Senior MLOps Platform Architect

Stellenbeschreibung:

Remote | B2B Contract | Europe

Role Overview

We are hiring a senior MLOps who can build an entire AI platform infrastructure end-to-end. This is not a research role and not a standard ML Engineer role. If you haven’t designed production‑grade MLOps infrastructure, haven’t built CI/CD for ML, or haven’t deployed ML workloads on Kubernetes at scale, this role is not a fit.

You will design, build, and own the AWS‑based infrastructure, Kubernetes platform, CI/CD pipelines, and observability stack that supports our AI models (Agentic AI, NLU, ASR, Voice Biometrics, TTS).
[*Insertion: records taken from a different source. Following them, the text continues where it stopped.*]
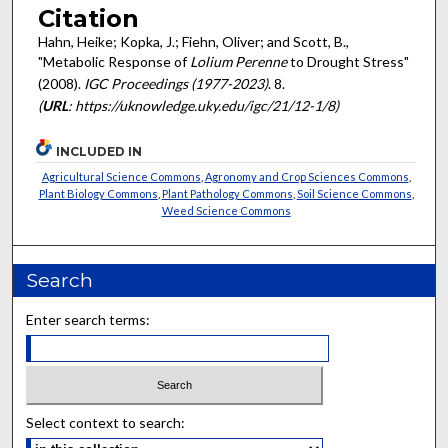
Citation
Hahn, Heike; Kopka, J.; Fiehn, Oliver; and Scott, B.,
"Metabolic Response of
Lolium Perenne
to Drought Stress"
(2008).
IGC Proceedings (1977-2023)
. 8.
(
URL
: https://uknowledge.uky.edu/igc/21/12-1/8)
INCLUDED IN
Agricultural Science Commons
,
Agronomy and Crop Sciences Commons
,
Plant Biology Commons
,
Plant Pathology Commons
,
Soil Science Commons
,
Weed Science Commons
Search
Enter search terms:
Select context to search: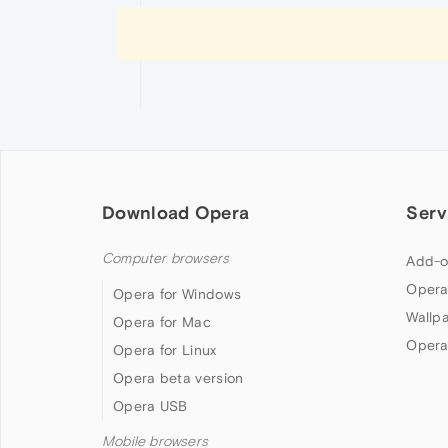
Download Opera
Serv
Computer browsers
Add-o
Opera
Opera for Windows
Wallp
Opera for Mac
Opera
Opera for Linux
Opera beta version
Opera USB
Mobile browsers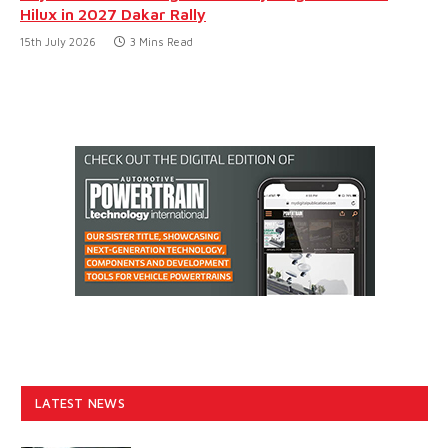
Hilux in 2027 Dakar Rally
15th July 2026
3 Mins Read
LATEST NEWS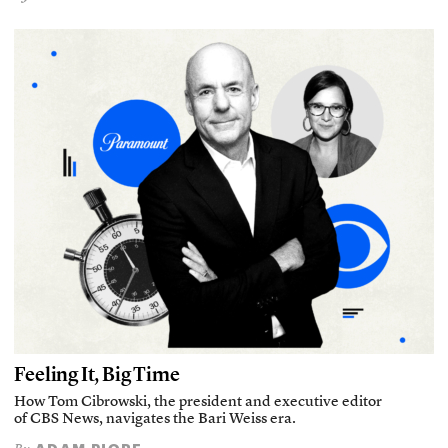
Feeling It, Big Time
How Tom Cibrowski, the president and executive editor
of CBS News, navigates the Bari Weiss era.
You will be the technical owner of MLOps infrastructure decisions, patterns, and standards.

Key Responsibilities:

MLOps Platform Architecture (from scratch)

  • Design and build AWS-based AI/ML infrastructure using Terraform (required) .
  • Define standards for security, automation, cost efficiency, and governance.
  • Architect infrastructure for ML workloads, GPU/accelerators, scaling, and high availability.

Kubernetes & Model Deployment

  • Architect, build, and operate production Kubernetes clusters.
  • Containerize and productize ML models (Docker, Helm).
  • Deploy latency‑sensitive and high‑throughput models (ASR/TTS/NLU/Agentic AI).
  • Ensure GPU and accelerator nodes are properly integrated and optimized.

CI/CD for Machine Learning

  • Build automated training, validation, and deployment pipelines (GitLab/Jenkins).
  • Implement canary, blue‑green, and automated rollback strategies.
  • Integrate MLOps lifecycle tools (MLflow, Kubeflow, SageMaker Model Registry, etc.)

Observability & Reliability

  • Implement full observability (Prometheus + Grafana).
  • Own uptime, performance, and reliability for ML production services.
  • Establish monitoring for latency, drift, model health, and infrastructure health.

Collaboration & Technical Leadership

  • Work closely with ML engineers, researchers, and data scientists.
  • Translate experimental models into production‑ready deployments.
  • Define best practices for MLOps across the company.

Requirements:

We’re looking for a senior engineer with a strong DevOps/SRE background who has worked extensively with ML systems in production. The ideal candidate brings a combination of infrastructure, automation, and hands‑on MLOps experience.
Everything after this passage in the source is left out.